Nobody likes taxes but, as the old adage goes, they are as certain as death. Ensuring your tax returns and general affairs are in order can simplify a home loan application.

“You’re going to have great difficulty having your home loan application granted if you have taxes, of whatever nature, are outstanding. Seek the assistance of a tax consultant or professional accountant to help you with this if needs be,” says Van Rooyen.

Tax evasion or avoidance will catch up with you at some point, so best to pay the penalties and clear your record and restore your creditworthiness as soon as possible anyway.

3. To your credit

Consider running your own credit check before you even apply for a home loan. All South Africans are granted one free credit check a year, so it is advisable to do that before putting the application process into motion.

“A clear credit record is one of the main building blocks of sound personal financial management, and one of the first things that will be scrutinised when you apply for a home loan,” Van Rooyen explains.
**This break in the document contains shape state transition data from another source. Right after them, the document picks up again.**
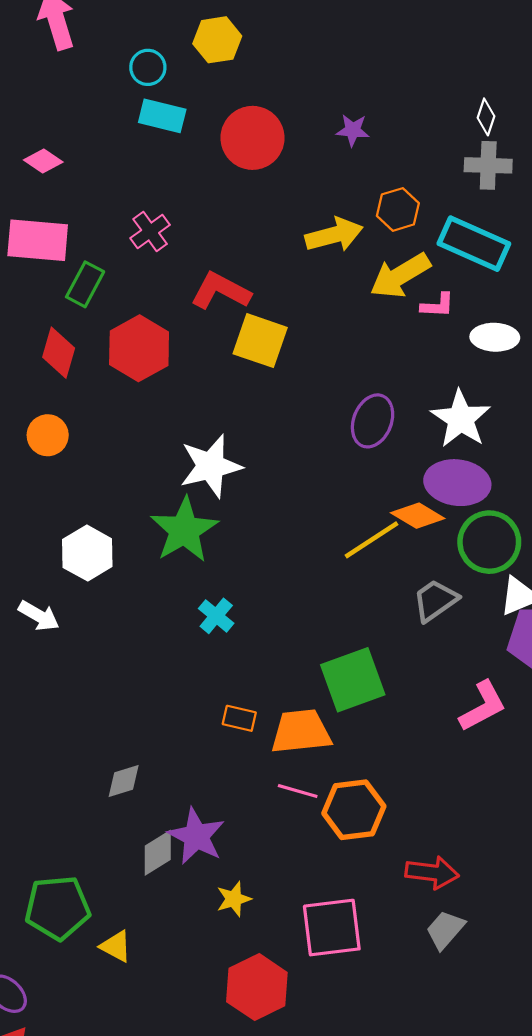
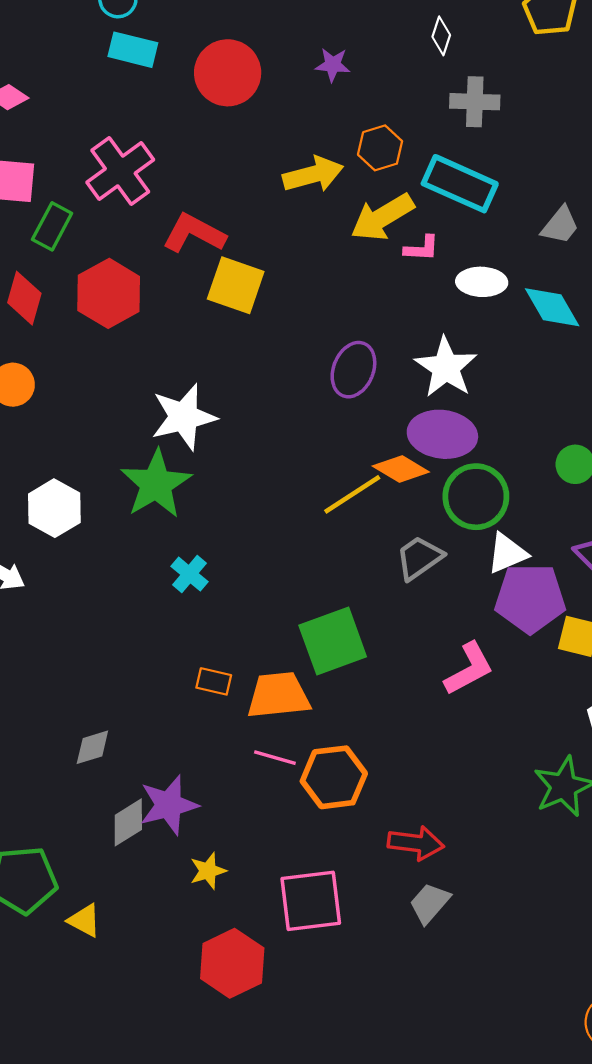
white diamond: (486, 117) -> (441, 36), moved
pink cross: (150, 231) -> (120, 171), size x1.6
purple star: (196, 836) -> (169, 805), turned 30

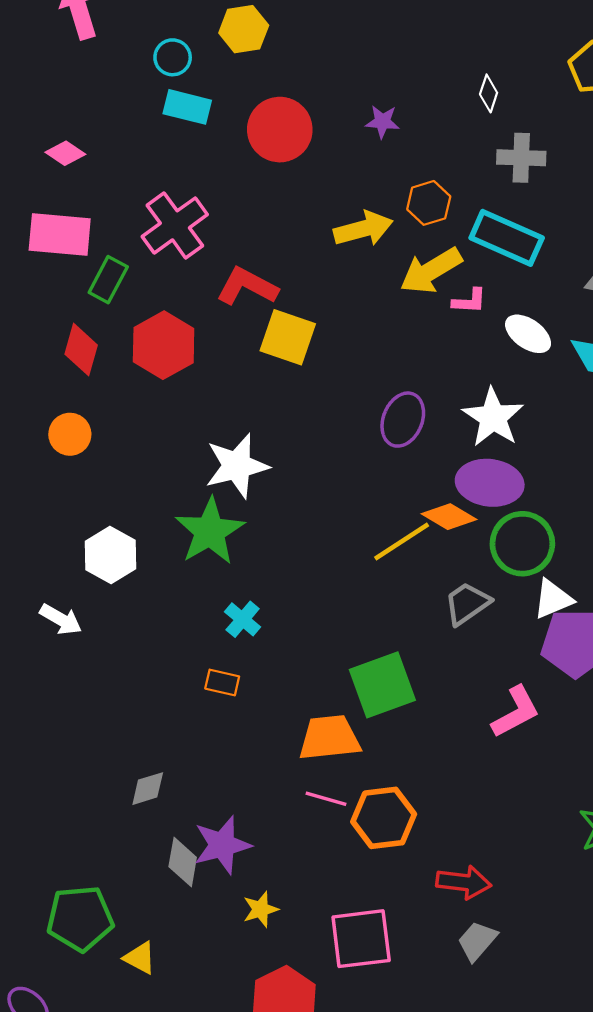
white ellipse: (482, 282) -> (528, 334), turned 33
orange rectangle: (214, 681) -> (222, 683), moved
gray diamond: (128, 822) -> (183, 862), turned -48

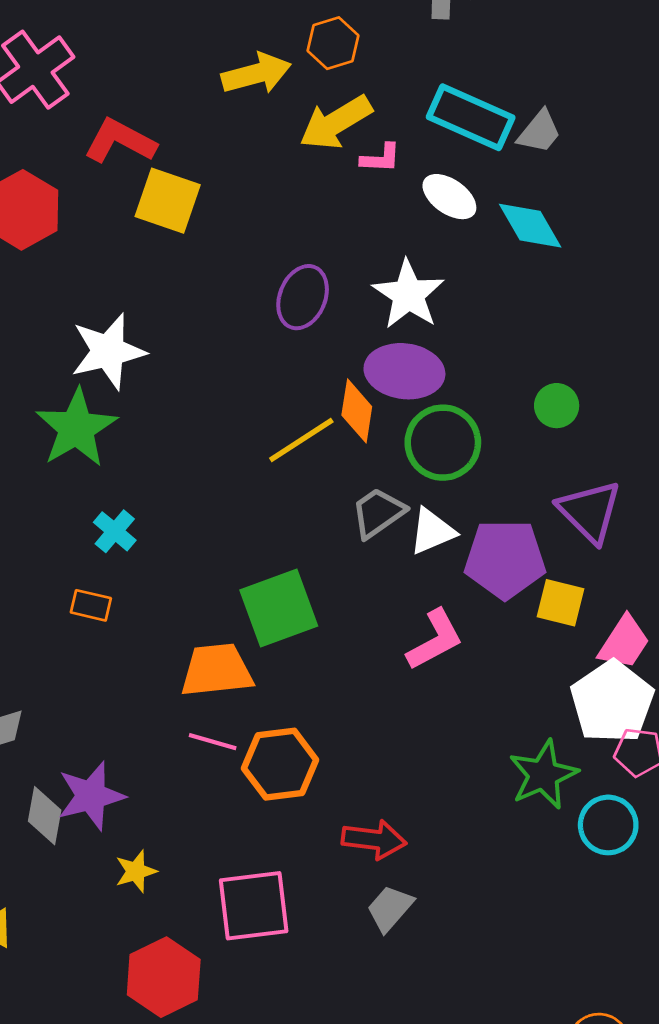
cyan rectangle: (507, 238) -> (471, 117), moved
orange diamond: (449, 517) -> (357, 411), turned 68
white triangle: (553, 599) -> (432, 531), moved

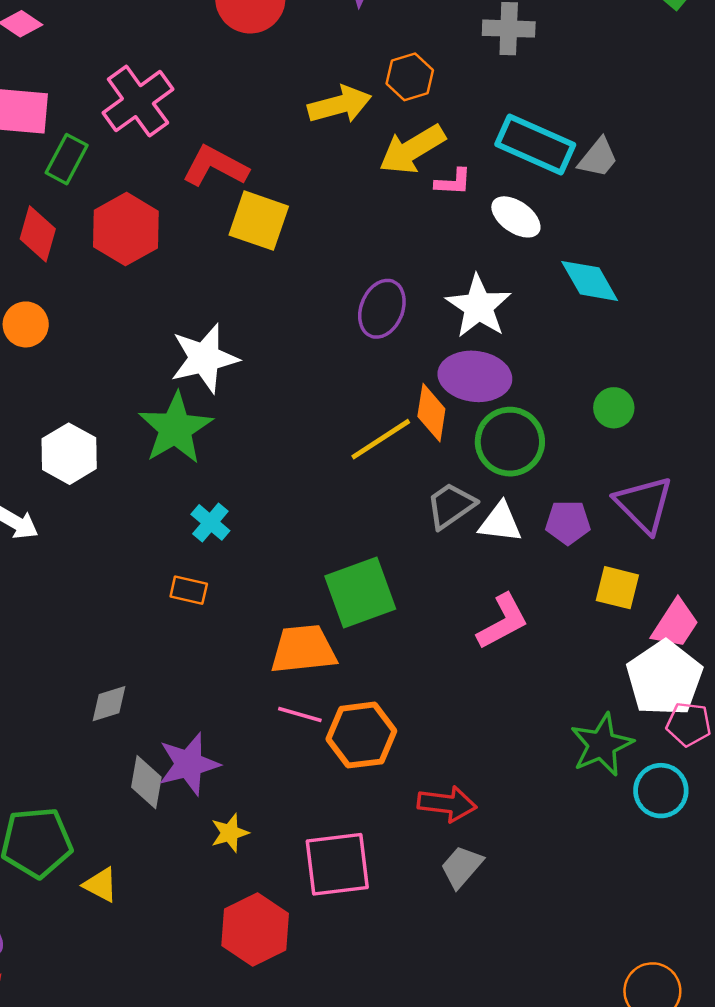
cyan diamond: (530, 226) -> (590, 281), moved
white triangle: (432, 531) -> (500, 522), turned 30
purple pentagon: (505, 559) -> (568, 522), moved, size x0.6

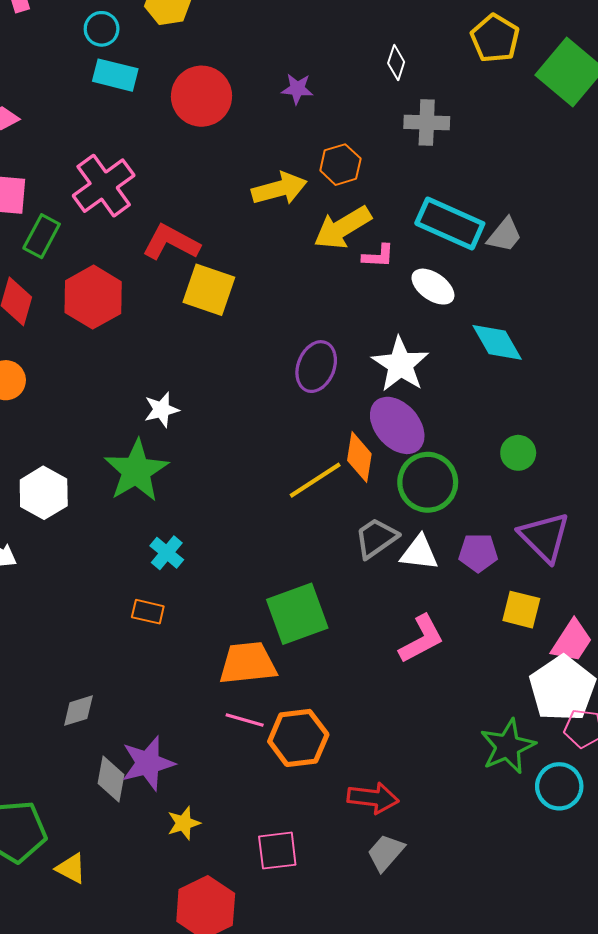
white star: (204, 358) -> (162, 410), size x0.6
purple ellipse: (475, 376) -> (397, 425), turned 42
pink square: (337, 864) -> (277, 851), size x0.7

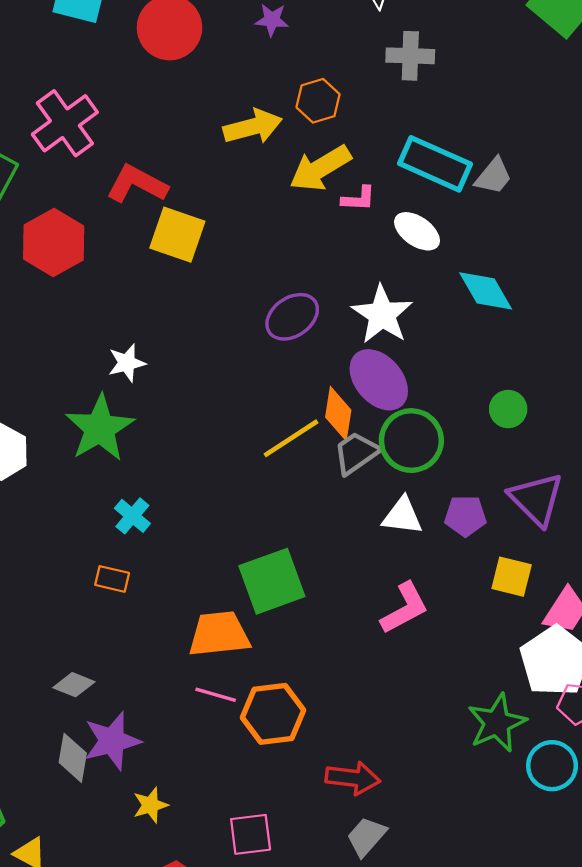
purple ellipse: (316, 367) -> (292, 317), turned 33
gray trapezoid: (376, 538) -> (356, 453), moved
gray diamond: (78, 711) -> (74, 685), moved, turned 39

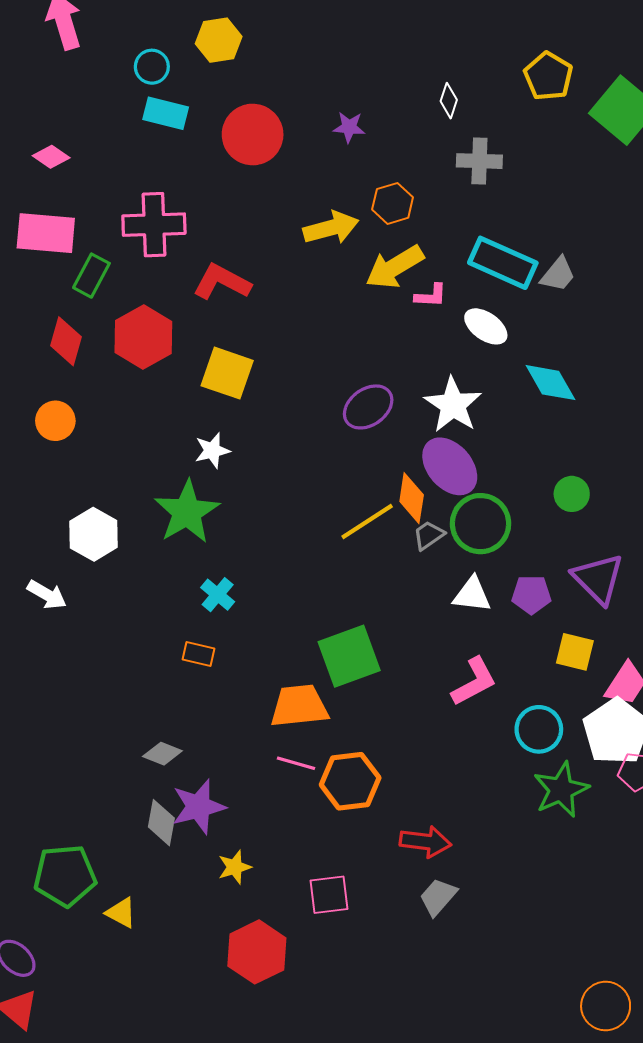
pink cross: (65, 123) -> (154, 225), turned 34
yellow square: (177, 235) -> (227, 373), moved
gray trapezoid: (356, 453) -> (429, 535), size x0.7
cyan circle: (552, 766) -> (539, 729), moved

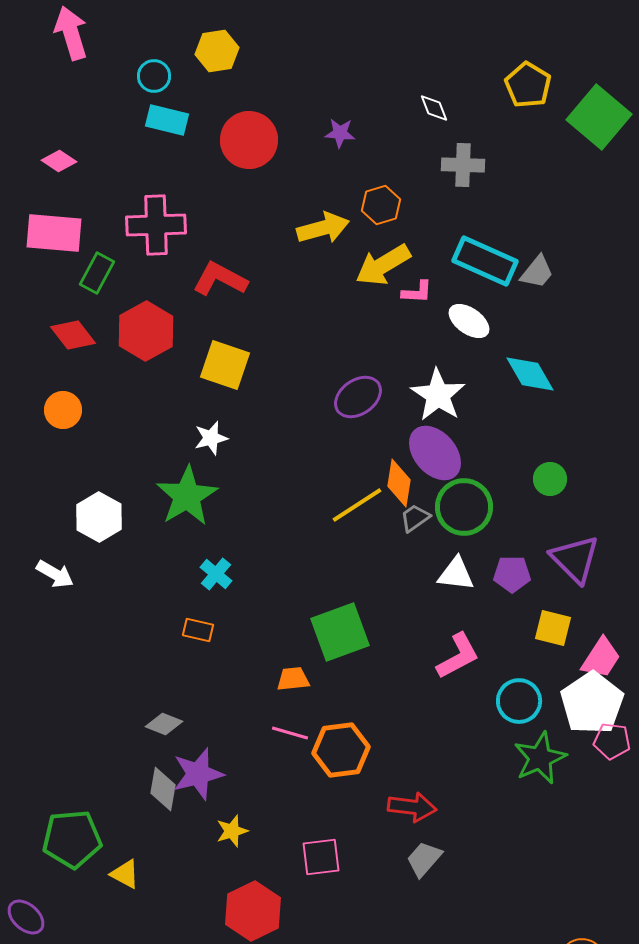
white diamond: (449, 101) -> (434, 108), turned -40
red diamond: (66, 341) -> (73, 335), turned -54
orange trapezoid: (299, 706) -> (293, 679), size x0.6

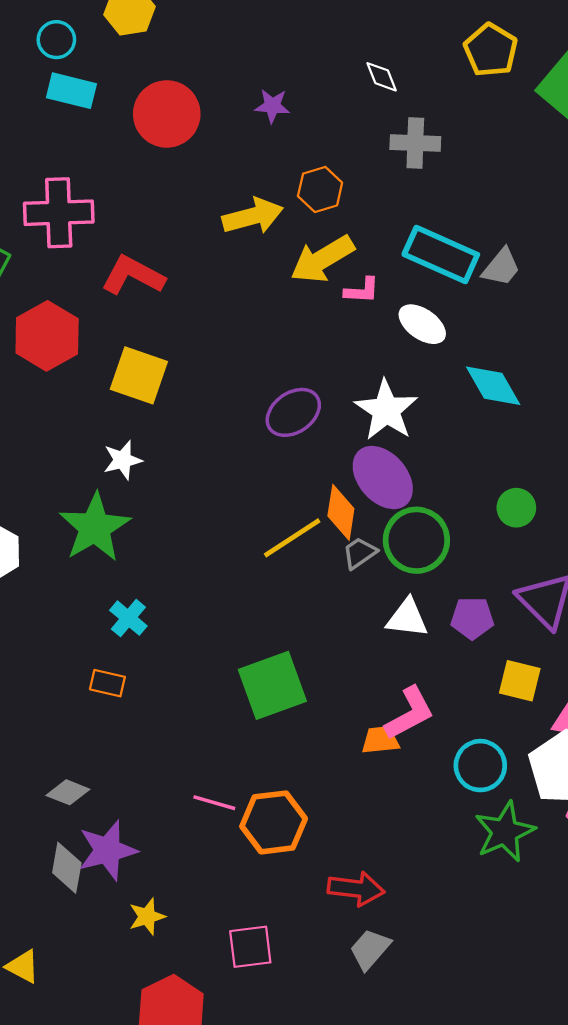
orange trapezoid: (293, 679) -> (380, 740), moved

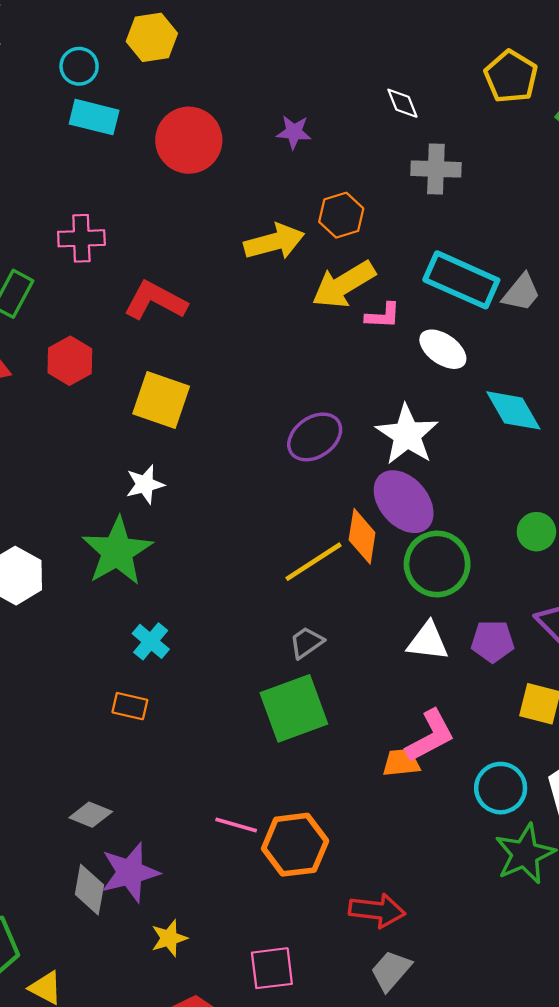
pink cross: (59, 213) -> (81, 238), size x0.7
red hexagon: (47, 336) -> (70, 361), size x0.7
gray trapezoid: (360, 553) -> (307, 643), moved

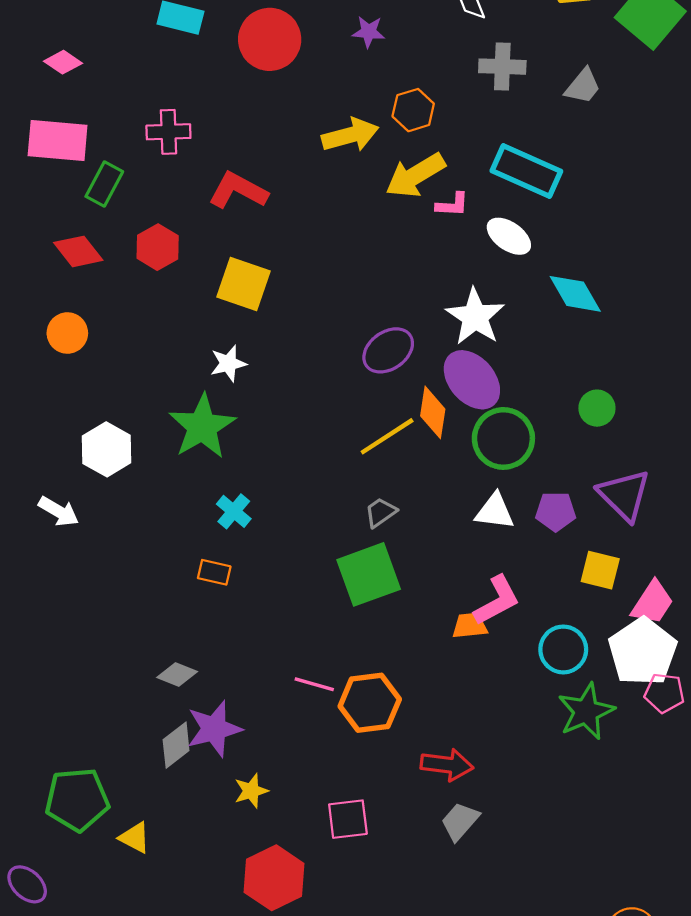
gray trapezoid: (521, 293) -> (583, 86), moved
purple ellipse: (315, 437) -> (388, 350), moved
gray diamond: (89, 890) -> (176, 745), turned 42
Bad credit, which typically results from defaulting on payments and loans, filing bankruptcy and unpaid judgments, decreases your chances of having your credit application approved.

Consider running your own credit check before you even apply for a home loan. All South Africans are granted one free credit check a year, so it is advisable to that before putting the application process into motion.

If you do have an unfavourable credit record, don’t despair, because it is possible to restore your record, though it’s best to seek expert advice on how to do this in the most efficient way.

In order to qualify for big credit it is sometimes, ironically, useful to have small credit. For this you could open a store account and use it a couple of times, but make sure you pay it off in full and on time.

4. Dig deep for a deposit

Having a deposit to put towards your bond can be of great help in securing a loan.

Showing that you have substantial savings demonstrates that you’re financially responsible and thus likely to honour the bond repayments on a monthly basis.

“Saving for a deposit isn’t always easy, but it certainly helps to be clear about the goal amount, and the difference this will make to your application,” Van Rooyen elaborates.

Try the home loan calculator and see what a big difference a deposit makes

5. Personal versus professional

This is always a good idea and not just when it comes to getting your paperwork in order, but applies to personal financial management in general: keep your personal and professional finances and admin separate.

Tax law does allow for certain personal expenses that results from running a business to be claimed as such, rather than as part of a taxable salary, but this could appear as inflating your income, which could count against you.

6. Don’t go it alone

“Credit, finance and admin in general can be a tricky business, so rather than struggle on along, recruit the help of the experts - be it a tax consultant, accountant or trusted property advisor,” Van Rooyen emphasises.

It is also highly advisable to use the services of a mortgage originator as this increases your chances of success. These consultants assist with the home loan application process and are well versed in the administrative intricacies. They will forward your application to various financial institutions to help secure the best deal.

Finally

Van Rooyen says property can be a great investment, but never one that should be entered into lightly. Make sure you understand the ins and outs of the investment before signing on the dotted line.